After locating the line that contains "Osim akademskog doprinosa, ovakav" in the data below, set down exactly that line and each one after it through the line that contains "samo jednu skupinu", and nothing more.

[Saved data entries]

▼

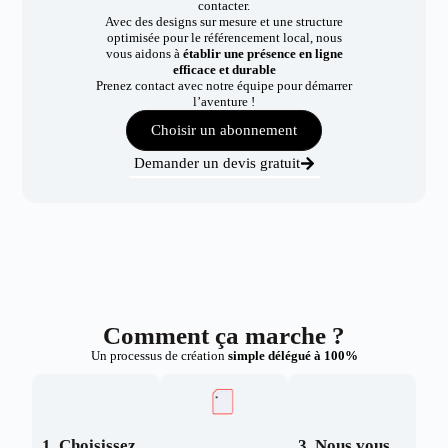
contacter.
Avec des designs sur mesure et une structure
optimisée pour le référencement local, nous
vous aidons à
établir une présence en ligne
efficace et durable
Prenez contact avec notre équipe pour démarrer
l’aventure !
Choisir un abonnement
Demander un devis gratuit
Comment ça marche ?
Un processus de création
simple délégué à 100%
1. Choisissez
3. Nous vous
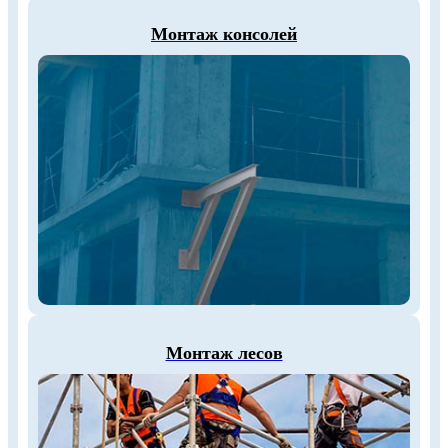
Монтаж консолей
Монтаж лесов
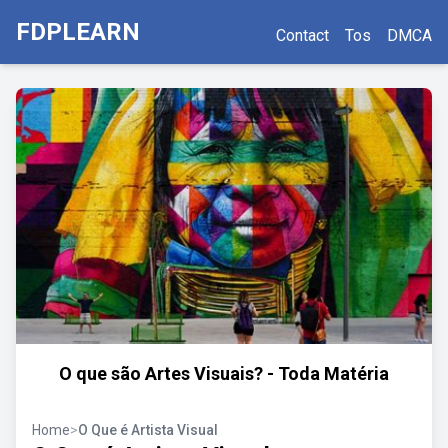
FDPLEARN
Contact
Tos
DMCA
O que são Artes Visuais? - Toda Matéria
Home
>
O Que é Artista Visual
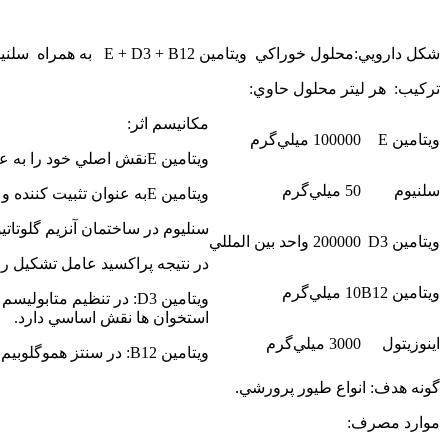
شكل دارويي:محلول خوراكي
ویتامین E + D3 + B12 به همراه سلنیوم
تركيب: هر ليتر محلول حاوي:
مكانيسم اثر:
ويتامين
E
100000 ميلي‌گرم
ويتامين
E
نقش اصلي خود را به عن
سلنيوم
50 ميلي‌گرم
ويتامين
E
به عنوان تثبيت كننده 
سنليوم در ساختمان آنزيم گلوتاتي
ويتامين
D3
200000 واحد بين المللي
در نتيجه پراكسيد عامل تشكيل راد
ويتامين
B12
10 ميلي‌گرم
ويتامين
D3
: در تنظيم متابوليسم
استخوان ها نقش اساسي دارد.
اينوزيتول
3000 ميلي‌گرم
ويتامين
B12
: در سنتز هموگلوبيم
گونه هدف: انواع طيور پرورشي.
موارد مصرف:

▲
▼

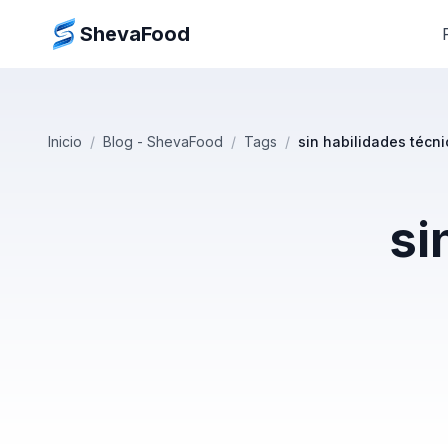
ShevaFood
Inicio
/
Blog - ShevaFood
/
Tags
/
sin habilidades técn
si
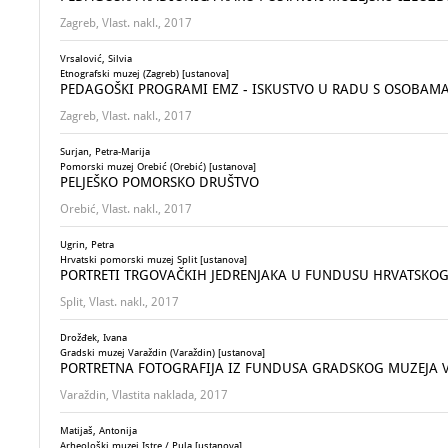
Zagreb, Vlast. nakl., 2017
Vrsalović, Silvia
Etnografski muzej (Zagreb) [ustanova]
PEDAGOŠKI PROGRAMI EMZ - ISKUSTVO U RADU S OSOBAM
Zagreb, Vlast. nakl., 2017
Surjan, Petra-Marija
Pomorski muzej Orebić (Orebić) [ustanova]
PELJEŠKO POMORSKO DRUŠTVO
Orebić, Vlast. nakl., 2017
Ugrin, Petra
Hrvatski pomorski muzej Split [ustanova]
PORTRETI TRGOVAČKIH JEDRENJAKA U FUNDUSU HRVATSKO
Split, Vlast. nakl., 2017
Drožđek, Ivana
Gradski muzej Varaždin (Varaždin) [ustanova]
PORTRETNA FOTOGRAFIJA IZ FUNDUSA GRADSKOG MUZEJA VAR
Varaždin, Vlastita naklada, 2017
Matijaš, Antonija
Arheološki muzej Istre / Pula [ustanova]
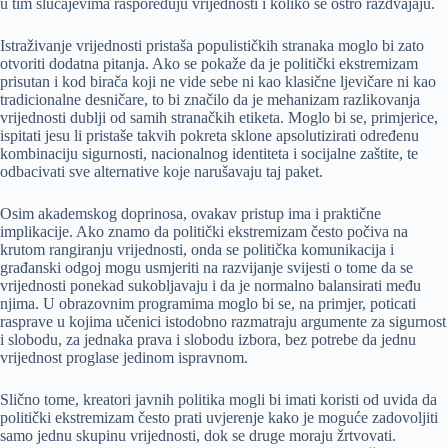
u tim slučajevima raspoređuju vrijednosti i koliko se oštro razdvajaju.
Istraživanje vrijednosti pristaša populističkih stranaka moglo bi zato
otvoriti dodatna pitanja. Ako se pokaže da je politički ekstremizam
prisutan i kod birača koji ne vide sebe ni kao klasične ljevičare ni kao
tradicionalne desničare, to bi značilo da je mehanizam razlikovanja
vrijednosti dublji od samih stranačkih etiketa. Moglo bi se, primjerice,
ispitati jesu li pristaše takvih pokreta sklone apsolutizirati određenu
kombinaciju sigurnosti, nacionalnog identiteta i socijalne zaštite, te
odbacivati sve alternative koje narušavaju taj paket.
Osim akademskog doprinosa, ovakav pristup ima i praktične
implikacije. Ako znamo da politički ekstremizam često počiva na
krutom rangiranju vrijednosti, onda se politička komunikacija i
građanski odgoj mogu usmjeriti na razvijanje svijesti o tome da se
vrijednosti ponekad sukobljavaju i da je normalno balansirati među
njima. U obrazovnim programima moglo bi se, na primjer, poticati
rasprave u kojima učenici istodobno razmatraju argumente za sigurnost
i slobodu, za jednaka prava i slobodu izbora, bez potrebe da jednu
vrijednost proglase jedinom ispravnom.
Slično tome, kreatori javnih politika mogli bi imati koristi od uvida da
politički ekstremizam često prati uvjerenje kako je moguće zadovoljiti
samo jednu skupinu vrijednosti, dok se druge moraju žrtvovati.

▲
▼

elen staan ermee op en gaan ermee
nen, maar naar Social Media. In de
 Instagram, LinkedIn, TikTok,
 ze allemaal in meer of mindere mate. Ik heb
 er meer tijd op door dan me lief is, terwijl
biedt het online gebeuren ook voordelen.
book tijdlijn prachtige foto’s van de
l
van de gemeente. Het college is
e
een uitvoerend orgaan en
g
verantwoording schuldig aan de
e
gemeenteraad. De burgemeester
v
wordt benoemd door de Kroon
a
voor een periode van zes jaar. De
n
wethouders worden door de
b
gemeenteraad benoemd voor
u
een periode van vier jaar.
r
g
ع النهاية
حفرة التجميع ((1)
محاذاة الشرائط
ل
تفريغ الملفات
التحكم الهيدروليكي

▲

#### [Task response]
Osim akademskog doprinosa, ovakav pristup ima i praktične
implikacije. Ako znamo da politički ekstremizam često počiva na
krutom rangiranju vrijednosti, onda se politička komunikacija i
građanski odgoj mogu usmjeriti na razvijanje svijesti o tome da se
vrijednosti ponekad sukobljavaju i da je normalno balansirati među
njima. U obrazovnim programima moglo bi se, na primjer, poticati
rasprave u kojima učenici istodobno razmatraju argumente za sigurnost
i slobodu, za jednaka prava i slobodu izbora, bez potrebe da jednu
vrijednost proglase jedinom ispravnom.
Slično tome, kreatori javnih politika mogli bi imati koristi od uvida da
politički ekstremizam često prati uvjerenje kako je moguće zadovoljiti
samo jednu skupinu vrijednosti, dok se druge moraju žrtvovati.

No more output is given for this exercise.